La pubblicazione di “Nero di luna” a puntate su un quotidiano è stata un bella esperienza, che mi piacerebbe ripetere. Mi piace la narrativa sui giornali, e sarei contento che avesse molto più spazio. Le notizie hanno il loro peso, ma la narrativa può aprire porte che il giornalismo non può aprire.

Un’altra bella esperienza di lavoro con i quotidiani è stata la scrittura di raccontini che prendevano liberamente spunto dalla cronaca, in cui cercavo di raccontare le persone e i loro tormenti al di là della notizia nuda e cruda.

E con la televisione, a parte le sceneggiature estrapolate dai film?

La televisione può fare grandi cose, ce lo dimostrano serie americane come Six Feet Under o Dexter.

Ci anticipi qualcosa dei tuoi prossimi progetti?

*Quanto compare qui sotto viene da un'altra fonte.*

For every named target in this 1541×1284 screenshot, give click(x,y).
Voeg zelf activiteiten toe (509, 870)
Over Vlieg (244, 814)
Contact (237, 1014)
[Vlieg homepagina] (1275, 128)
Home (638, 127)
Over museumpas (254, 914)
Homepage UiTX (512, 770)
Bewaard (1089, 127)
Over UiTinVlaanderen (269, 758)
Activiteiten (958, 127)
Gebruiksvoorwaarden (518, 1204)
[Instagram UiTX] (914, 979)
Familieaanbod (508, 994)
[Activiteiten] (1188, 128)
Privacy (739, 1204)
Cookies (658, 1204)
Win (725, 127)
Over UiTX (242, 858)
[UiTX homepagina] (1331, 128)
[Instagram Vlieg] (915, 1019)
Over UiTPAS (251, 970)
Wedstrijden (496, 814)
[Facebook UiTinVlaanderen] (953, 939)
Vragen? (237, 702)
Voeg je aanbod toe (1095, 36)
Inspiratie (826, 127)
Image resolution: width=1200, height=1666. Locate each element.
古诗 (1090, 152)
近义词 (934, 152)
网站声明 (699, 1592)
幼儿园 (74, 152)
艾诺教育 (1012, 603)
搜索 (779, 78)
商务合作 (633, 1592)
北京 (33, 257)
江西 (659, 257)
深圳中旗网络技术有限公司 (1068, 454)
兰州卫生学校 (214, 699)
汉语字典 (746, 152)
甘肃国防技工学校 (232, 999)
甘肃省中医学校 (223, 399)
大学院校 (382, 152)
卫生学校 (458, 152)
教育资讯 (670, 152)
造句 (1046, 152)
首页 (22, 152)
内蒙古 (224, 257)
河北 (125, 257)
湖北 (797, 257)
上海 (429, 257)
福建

“Morte a Firenze”, uscito da poco, è il romanzo più amaro e cupo della serie del commissario. Comincia con la sparizione nel nulla di un ragazzino, già avvenuta da qualche giorno. E Bordelli annaspa alla ricerca di una qualsiasi traccia, anche la più banale e fragile, per cercare di venirne a capo. Ma è anche un romanzo sull’Alluvione di Firenze, e la massa di fango, oltre a distruggere la città, mette i bastoni tra le ruote alle indagini di Bordelli… altro non vorrei dire.

Il prossimo romanzo uscirà a primavera 2010, e non sarà un Bordelli. Il titolo: “Il Signor Rossi”. Su questo romanzo preferisco non dire nulla, a parte che il protagonista è un normalissimo sessantenne.